Task to carry out:
Using only the entries below, output the lines starting at the one containing "pomiędzy osobami" and ending at the one containing "riproduzione, anche parziale, di", exactly and inclusive of both, omitting the pictures.

Extracted records
################
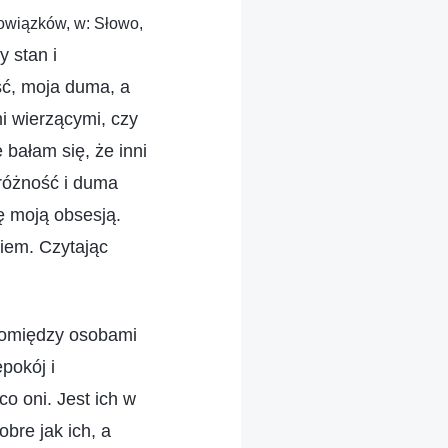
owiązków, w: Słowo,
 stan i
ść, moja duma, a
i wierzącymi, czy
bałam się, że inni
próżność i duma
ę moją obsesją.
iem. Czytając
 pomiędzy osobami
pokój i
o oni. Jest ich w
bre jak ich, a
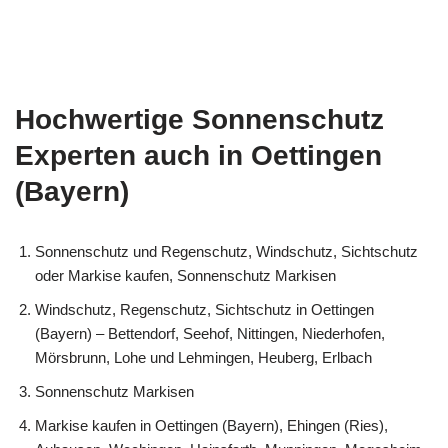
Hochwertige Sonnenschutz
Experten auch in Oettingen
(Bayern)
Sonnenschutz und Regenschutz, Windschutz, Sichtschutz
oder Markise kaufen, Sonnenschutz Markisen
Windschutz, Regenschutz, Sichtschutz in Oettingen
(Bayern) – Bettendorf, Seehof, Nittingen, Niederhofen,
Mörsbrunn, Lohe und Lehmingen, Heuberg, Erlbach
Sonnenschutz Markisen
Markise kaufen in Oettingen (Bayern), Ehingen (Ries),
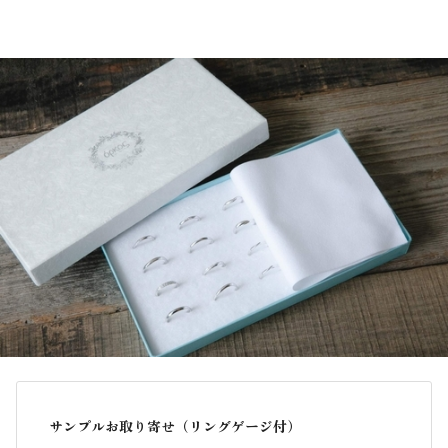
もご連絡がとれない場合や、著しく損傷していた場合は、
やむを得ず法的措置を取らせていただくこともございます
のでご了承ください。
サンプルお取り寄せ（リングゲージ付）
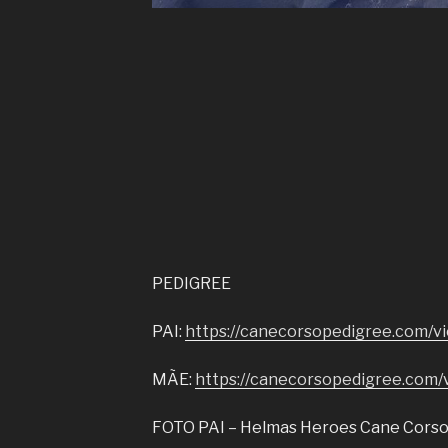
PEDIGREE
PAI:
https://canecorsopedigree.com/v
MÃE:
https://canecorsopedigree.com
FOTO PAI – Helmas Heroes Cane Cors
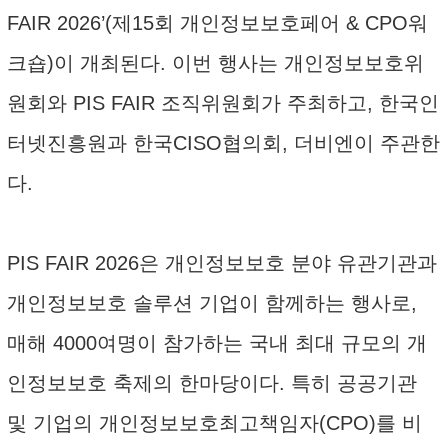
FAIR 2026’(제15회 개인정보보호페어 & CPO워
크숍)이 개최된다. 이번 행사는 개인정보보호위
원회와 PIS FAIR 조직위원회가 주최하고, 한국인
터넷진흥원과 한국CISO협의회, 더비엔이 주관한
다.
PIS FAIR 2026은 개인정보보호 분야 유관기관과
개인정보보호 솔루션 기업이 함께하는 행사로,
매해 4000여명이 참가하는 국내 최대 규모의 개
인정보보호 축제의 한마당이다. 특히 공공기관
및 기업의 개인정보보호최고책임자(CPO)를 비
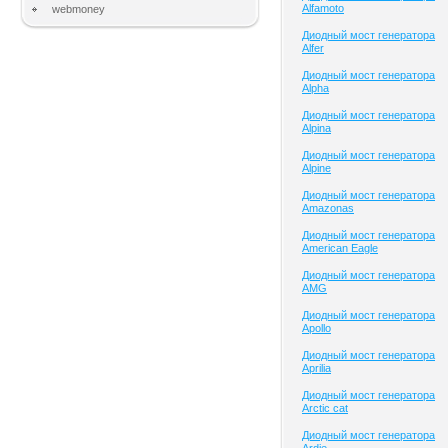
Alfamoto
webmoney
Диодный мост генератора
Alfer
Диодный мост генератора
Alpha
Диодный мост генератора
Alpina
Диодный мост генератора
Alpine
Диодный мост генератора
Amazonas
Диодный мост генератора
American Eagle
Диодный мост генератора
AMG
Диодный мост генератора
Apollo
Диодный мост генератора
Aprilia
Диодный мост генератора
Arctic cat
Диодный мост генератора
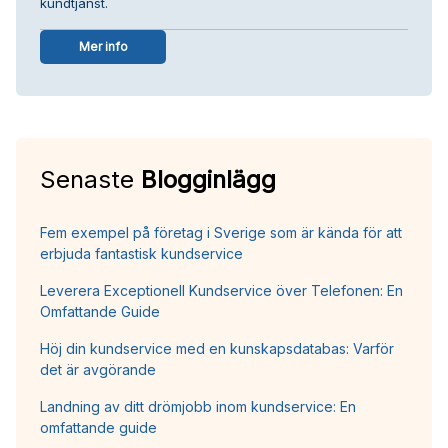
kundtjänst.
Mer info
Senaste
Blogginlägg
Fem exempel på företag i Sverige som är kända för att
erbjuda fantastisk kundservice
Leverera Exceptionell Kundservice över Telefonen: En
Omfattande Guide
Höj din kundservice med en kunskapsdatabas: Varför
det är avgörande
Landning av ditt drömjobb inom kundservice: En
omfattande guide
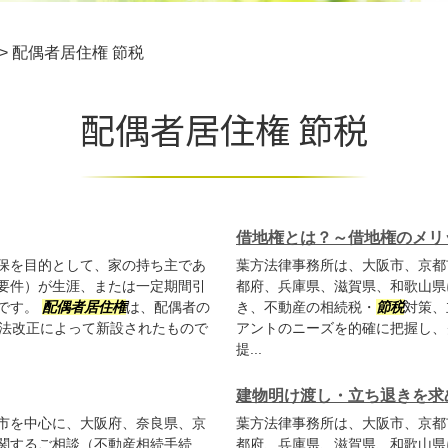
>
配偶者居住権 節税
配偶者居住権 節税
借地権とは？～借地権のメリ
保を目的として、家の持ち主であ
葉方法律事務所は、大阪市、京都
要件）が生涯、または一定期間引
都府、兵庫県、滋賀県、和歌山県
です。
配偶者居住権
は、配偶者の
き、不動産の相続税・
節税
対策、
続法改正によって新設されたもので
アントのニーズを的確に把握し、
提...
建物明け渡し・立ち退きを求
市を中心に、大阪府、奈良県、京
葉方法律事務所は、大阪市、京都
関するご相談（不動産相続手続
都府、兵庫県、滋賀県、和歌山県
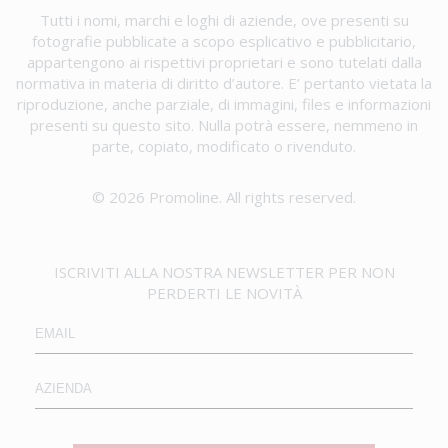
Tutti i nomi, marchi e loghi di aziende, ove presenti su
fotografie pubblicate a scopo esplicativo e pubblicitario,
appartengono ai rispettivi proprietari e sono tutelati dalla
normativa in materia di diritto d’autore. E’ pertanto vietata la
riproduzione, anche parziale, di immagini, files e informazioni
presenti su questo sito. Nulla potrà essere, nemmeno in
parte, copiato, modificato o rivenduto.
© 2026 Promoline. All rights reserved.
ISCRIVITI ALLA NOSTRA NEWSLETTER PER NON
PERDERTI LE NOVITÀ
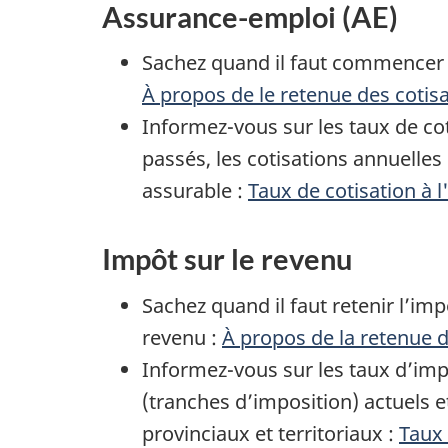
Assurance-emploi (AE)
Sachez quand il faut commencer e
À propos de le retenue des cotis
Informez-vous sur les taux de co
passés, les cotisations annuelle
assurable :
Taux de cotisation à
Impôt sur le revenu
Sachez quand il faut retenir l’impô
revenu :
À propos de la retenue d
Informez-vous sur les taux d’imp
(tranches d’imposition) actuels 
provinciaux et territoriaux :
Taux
################
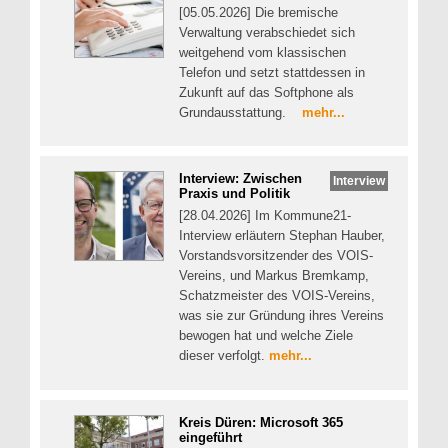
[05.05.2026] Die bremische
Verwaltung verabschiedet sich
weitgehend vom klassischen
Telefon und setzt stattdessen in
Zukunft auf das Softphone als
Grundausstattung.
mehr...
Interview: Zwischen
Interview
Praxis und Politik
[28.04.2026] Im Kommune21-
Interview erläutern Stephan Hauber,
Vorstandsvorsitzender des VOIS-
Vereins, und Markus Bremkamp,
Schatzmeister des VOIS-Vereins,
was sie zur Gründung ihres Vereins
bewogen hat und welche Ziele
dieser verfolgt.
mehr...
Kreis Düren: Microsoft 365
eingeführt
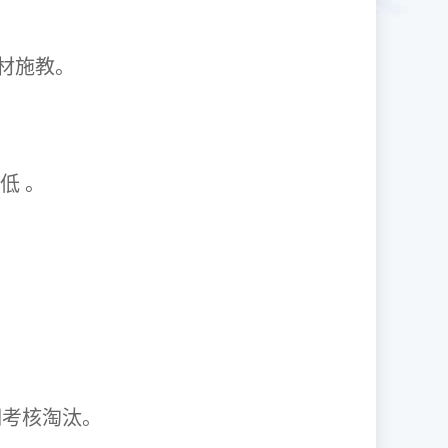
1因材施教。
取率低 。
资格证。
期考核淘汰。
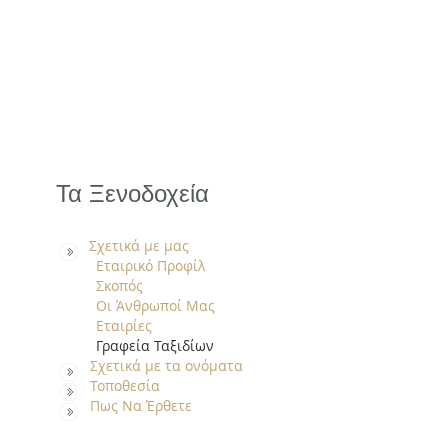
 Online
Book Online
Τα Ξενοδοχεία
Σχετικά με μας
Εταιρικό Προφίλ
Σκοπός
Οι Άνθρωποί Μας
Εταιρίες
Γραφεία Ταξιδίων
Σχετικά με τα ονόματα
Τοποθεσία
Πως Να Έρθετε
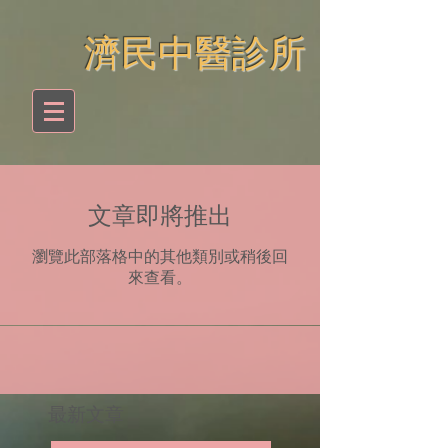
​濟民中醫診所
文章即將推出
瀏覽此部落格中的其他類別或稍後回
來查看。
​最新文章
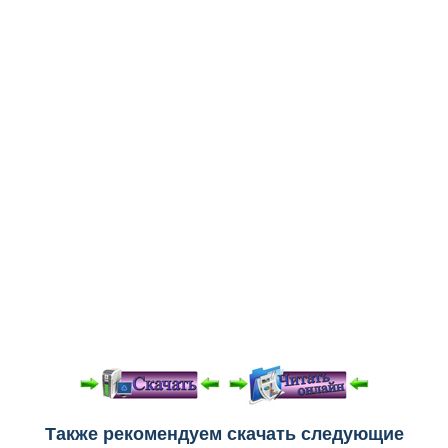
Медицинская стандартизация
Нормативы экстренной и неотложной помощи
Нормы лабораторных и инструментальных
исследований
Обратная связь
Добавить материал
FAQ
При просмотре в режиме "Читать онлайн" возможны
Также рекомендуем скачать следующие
################
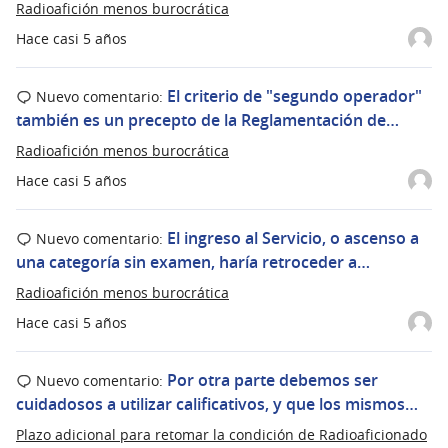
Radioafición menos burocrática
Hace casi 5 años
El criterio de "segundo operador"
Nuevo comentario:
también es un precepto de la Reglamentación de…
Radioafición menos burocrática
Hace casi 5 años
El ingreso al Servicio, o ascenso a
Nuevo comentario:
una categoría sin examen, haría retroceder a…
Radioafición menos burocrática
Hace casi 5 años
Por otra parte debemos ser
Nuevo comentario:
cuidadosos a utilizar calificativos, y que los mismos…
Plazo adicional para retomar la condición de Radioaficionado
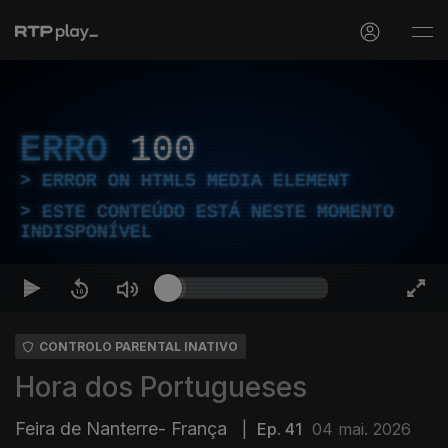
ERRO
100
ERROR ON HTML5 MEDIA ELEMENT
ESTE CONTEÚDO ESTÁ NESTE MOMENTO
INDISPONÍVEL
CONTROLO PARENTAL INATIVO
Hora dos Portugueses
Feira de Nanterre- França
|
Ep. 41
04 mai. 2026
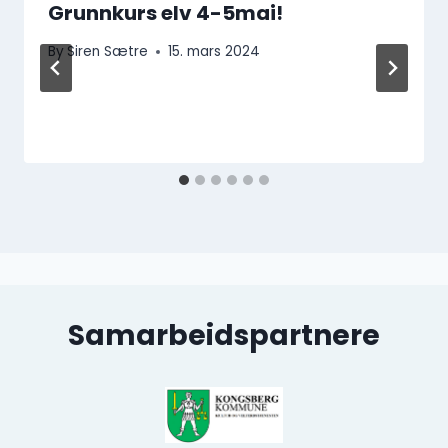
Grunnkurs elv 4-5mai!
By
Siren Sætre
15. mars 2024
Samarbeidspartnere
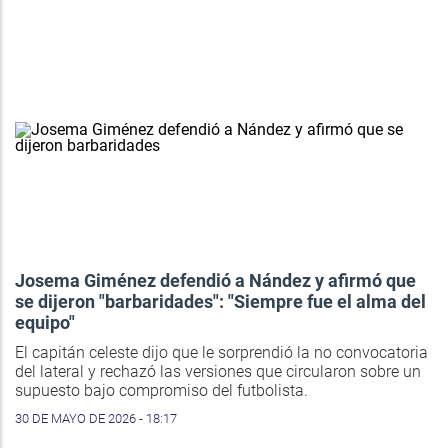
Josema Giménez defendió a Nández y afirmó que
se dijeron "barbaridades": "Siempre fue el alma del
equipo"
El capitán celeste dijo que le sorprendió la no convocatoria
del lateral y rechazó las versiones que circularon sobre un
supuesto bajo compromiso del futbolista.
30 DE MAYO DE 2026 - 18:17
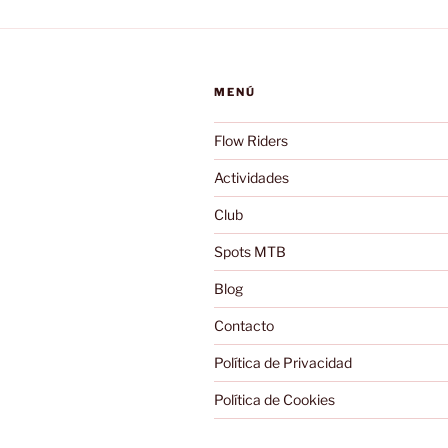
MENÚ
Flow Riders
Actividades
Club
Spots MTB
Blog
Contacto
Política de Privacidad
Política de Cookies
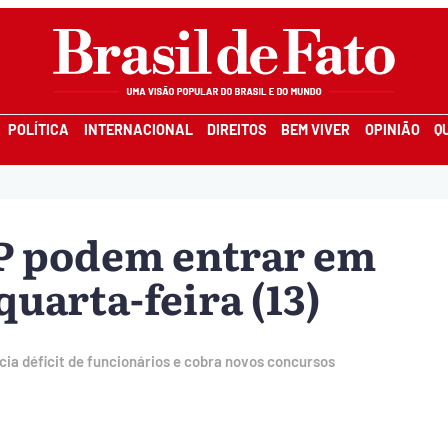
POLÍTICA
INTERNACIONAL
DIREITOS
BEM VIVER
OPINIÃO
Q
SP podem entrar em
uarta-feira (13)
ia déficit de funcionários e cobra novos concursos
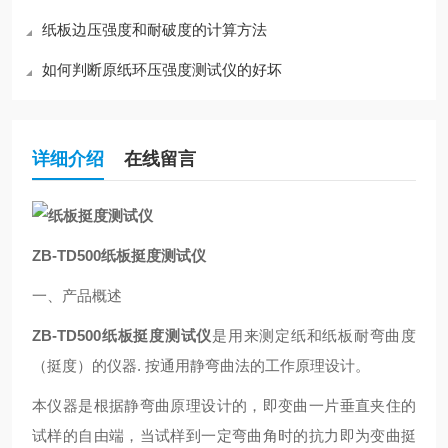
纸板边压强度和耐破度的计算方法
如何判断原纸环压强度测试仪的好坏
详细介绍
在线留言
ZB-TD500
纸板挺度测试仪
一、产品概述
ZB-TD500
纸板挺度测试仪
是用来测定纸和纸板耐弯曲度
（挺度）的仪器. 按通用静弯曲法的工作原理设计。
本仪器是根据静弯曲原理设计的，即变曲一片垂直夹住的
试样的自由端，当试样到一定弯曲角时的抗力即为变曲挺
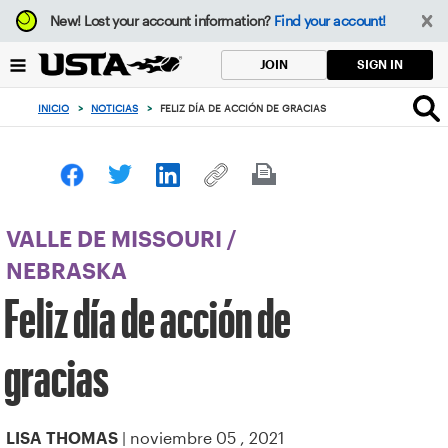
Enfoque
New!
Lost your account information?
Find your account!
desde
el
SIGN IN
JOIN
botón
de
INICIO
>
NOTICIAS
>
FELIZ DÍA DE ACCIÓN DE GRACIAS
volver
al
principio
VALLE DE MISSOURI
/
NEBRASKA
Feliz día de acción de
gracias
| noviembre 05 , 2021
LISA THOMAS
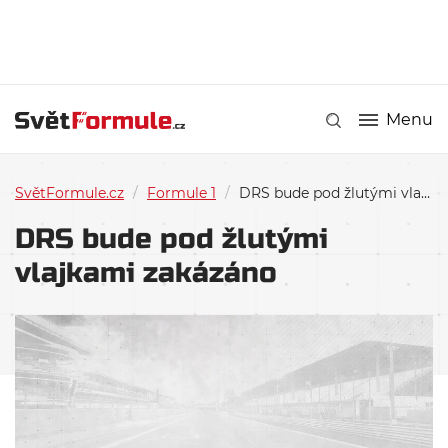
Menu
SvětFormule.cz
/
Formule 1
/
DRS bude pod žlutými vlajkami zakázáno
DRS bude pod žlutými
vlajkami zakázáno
################
Answer space:
 pomiędzy osobami
pokój i
o oni. Jest ich w
bre jak ich, a
Hochwertige Sonnenschutz
Experten auch in Oettingen
(Bayern)
Sonnenschutz und Regenschutz, Windschutz, Sichtschutz
oder Markise kaufen, Sonnenschutz Markisen
Windschutz, Regenschutz, Sichtschutz in Oettingen
(Bayern) – Bettendorf, Seehof, Nittingen, Niederhofen,
Mörsbrunn, Lohe und Lehmingen, Heuberg, Erlbach
Sonnenschutz Markisen
Markise kaufen in Oettingen (Bayern), Ehingen (Ries),
もご連絡がとれない場合や、著しく損傷していた場合は、
やむを得ず法的措置を取らせていただくこともございます
のでご了承ください。
サンプルお取り寄せ（リングゲージ付）
PEDIGREE
PAI:
https://canecorsopedigree.com/v
MÃE:
https://canecorsopedigree.com
FOTO PAI – Helmas Heroes Cane Cors
FAIR 2026’(제15회 개인정보보호페어 & CPO워
크숍)이 개최된다. 이번 행사는 개인정보보호위
원회와 PIS FAIR 조직위원회가 주최하고, 한국인
터넷진흥원과 한국CISO협의회, 더비엔이 주관한
다.
PIS FAIR 2026은 개인정보보호 분야 유관기관과
개인정보보호 솔루션 기업이 함께하는 행사로,
매해 4000여명이 참가하는 국내 최대 규모의 개
인정보보호 축제의 한마당이다. 특히 공공기관
및 기업의 개인정보보호최고책임자(CPO)를 비
Alfamoto
webmoney
Диодный мост генератора
Alfer
Диодный мост генератора
Alpha
Диодный мост генератора
Alpina
Диодный мост генератора
Alpine
Диодный мост генератора
Amazonas
Диодный мост генератора
American Eagle
Диодный мост генератора
AMG
Диодный мост генератора
Apollo
Диодный мост генератора
Aprilia
Диодный мост генератора
Arctic cat
Диодный мост генератора
kundtjänst.
Mer info
Senaste
Blogginlägg
Fem exempel på företag i Sverige som är kända för att
erbjuda fantastisk kundservice
Leverera Exceptionell Kundservice över Telefonen: En
Omfattande Guide
Höj din kundservice med en kunskapsdatabas: Varför
det är avgörande
Landning av ditt drömjobb inom kundservice: En
omfattande guide
>
配偶者居住権 節税
配偶者居住権 節税
借地権とは？～借地権のメリ
保を目的として、家の持ち主であ
葉方法律事務所は、大阪市、京都
要件）が生涯、または一定期間引
都府、兵庫県、滋賀県、和歌山県
です。
配偶者居住権
は、配偶者の
き、不動産の相続税・
節税
対策、
続法改正によって新設されたもので
アントのニーズを的確に把握し、
提...
建物明け渡し・立ち退きを求
市を中心に、大阪府、奈良県、京
葉方法律事務所は、大阪市、京都
関するご相談（不動産相続手続
都府、兵庫県、滋賀県、和歌山県
Tutti i nomi, marchi e loghi di aziende, ove presenti su
fotografie pubblicate a scopo esplicativo e pubblicitario,
appartengono ai rispettivi proprietari e sono tutelati dalla
normativa in materia di diritto d’autore. E’ pertanto vietata la
riproduzione, anche parziale, di immagini, files e informazioni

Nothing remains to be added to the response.